_Required action_. Only the lines from the line containing "Для орендодавців" through the final line of the entries should be printed, exactly as given, with the pictures left out.

....

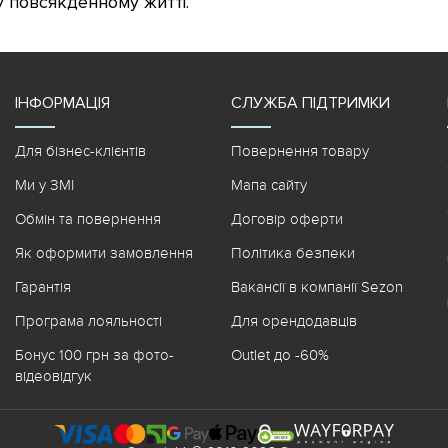
у повсякденному житті.
ІНФОРМАЦІЯ
СЛУЖБА ПІДТРИМКИ
Для бізнес-клієнтів
Повернення товару
Ми у ЗМІ
Мапа сайту
Обмін та повернення
Договір оферти
Як оформити замовлення
Політика безпеки
Гарантія
Вакансії в компанії Sezon
Програма лояльності
Для орендодавців
Бонус 100 грн за фото-
Outlet до -60%
відеовідгук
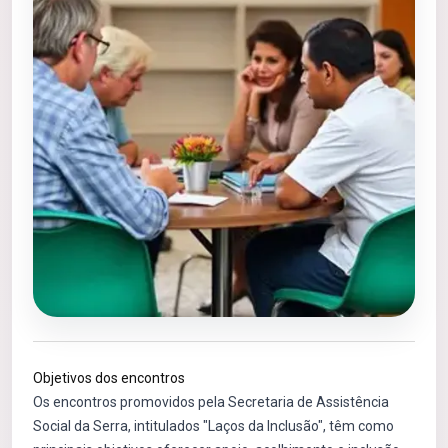
Objetivos dos encontros
Os encontros promovidos pela Secretaria de Assistência
Social da Serra, intitulados "Laços da Inclusão", têm como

....

_Completed exercise_.
Для орендодавців
Бонус 100 грн за фото-
Outlet до -60%
відеовідгук
Objetivos dos encontros
Os encontros promovidos pela Secretaria de Assistência
Social da Serra, intitulados "Laços da Inclusão", têm como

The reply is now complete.